Oxy Arts, the community-based arts hub of Occidental College, will launch the opening season for its newly opened space on York Boulevard with Breaking Bread in L.A., a three-month exploration of how food offers the possibility of cross-cultural connections in our cosmopolitan metropolis.
In keeping with Oxy Art’s interdisciplinary philosophy, Breaking Bread programming will include a group exhibition, performances, film, lectures, panel discussions and, of course, food. A September 12 opening exhibition reception at the Oxy Arts Building, 4757 York Boulevard in Highland Park, will kick things off with food tastings from long-time Highland Park eateries and global music tunes by Dublab. The season is scheduled to run through November 24. All programming is free and open to the public.
While Breaking Bread showcases multiple artists in multiple art forms, the idea behind it is a simple one: “In a time of deep social divisions, to find a sense of belonging and connection through the unique legacies and culinary traditions of our multicultural communities,” says Meldia Yesayan, Oxy Arts director.
Exhibiting Artists include Carmen Argote, Susu Attar, April Banks, Marisa J. Futernick, iris yirei hu, Phung Huynh, Jessica Rath and Akemi Ki, and The Echo Park Film Center.

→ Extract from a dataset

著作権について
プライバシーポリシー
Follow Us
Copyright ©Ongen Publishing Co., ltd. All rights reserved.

Among the highlights of the series:
"Broken Bread" KCET Screening and Panel Discussion with Roy Choi and guests (September 25), featuring a screening of Access, an episode of the KCET Original series Broken Bread, followed by a panel discussion about food equity in Los Angeles with Chef Roy Choi, Süprmarkt’s Olympia Auset and KCET executive producer Juan Devis.
Miry’s New Arrival Supper Club (September 28), featuring traditional Syrian food prepared by the Trad family. The Trads are among the Syrian refugees who have been helped by Miry’s List, the Eagle Rock-based nonprofit that helps refugee family resettle in Los Angeles. More than 350 families from countries including Syria, Afghanistan, Iran and Iraq have been helped by the organization since its founding in 2016. (Registration required.)

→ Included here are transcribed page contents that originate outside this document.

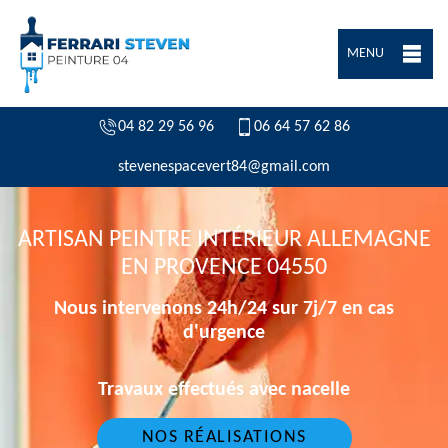
MENU
04 82 29 56 96
06 64 57 62 86
stevenespacevert84@gmail.com
ARTISAN PEINTRE INTÉRIEUR ALLEMAGNE
EN PROVENCE 04550
Nous intervenons 24h/24 sur 7j/7 en cas
d'urgence
Travaux effectués avec nacelle
NOS RÉALISATIONS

The Art of Food Writing (October 9) features Los Angeles Times food writers Jenn Harris, Alice Short and Lucas Kwan Peterson in conversation with Times’ arts and culture reporter Carolina Miranda and Bob Sipchen, a former senior editor for the Times and an adjunct associate professor of writing and rhetoric at Occidental.
GO HOME: Where the Heart Is. Feed My Heart. Free My Hate (October 26-27). Performance artist Jasmine Orpilla, together with an ensemble of musicians, physically marks the symbolism of specific Filipino foods, minerals, materials and weaponry which “touch” upon and “feed” renowned anti-colonial warriors, activists and revolutionaries of the Philippines’ past.

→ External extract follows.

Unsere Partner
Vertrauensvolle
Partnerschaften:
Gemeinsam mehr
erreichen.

Firmly Rooted: Chili Peppers and POC Cuisines (November 12): Follow the history of the chili pepper from Meso and South American origins to its immersion in global culinary culture. A conversation and tasting led by food-based collective Across Our Kitchen Tables.
Dining in Diaspora: Tracing the Legacy of Armenian Food in America (November 24), an exploration by journalist Liana Aghajanian of the politics, history, travels and identity of the food of Armenians, refugees from war, genocide and atrocity. For more than a century, food has been the closest thing that encapsulates the feeling of being rooted for the Armenian immigrants.
Full details about Breaking Bread in L.A. can be found here.
Oxy Arts is the community-based arts hub of Occidental College, a public space that brings together the campus community, the Northeast Los Angeles community and local and regional artists in a socially conscious dialogue. The Oxy Arts building at the corner of York and Armadale Avenue, just one block from the Occidental campus, opened in May.
Summer programming included Compass Rose, an exhibition and collaboration between Oxy Arts, the Institute for the Study of Los Angeles, and Highland Park artist Debra Scacco, and a summer arts residency of L.A.’s historic Bob Baker Marionette Theater with free weekly puppet shows followed by workshops for children, teens and adults.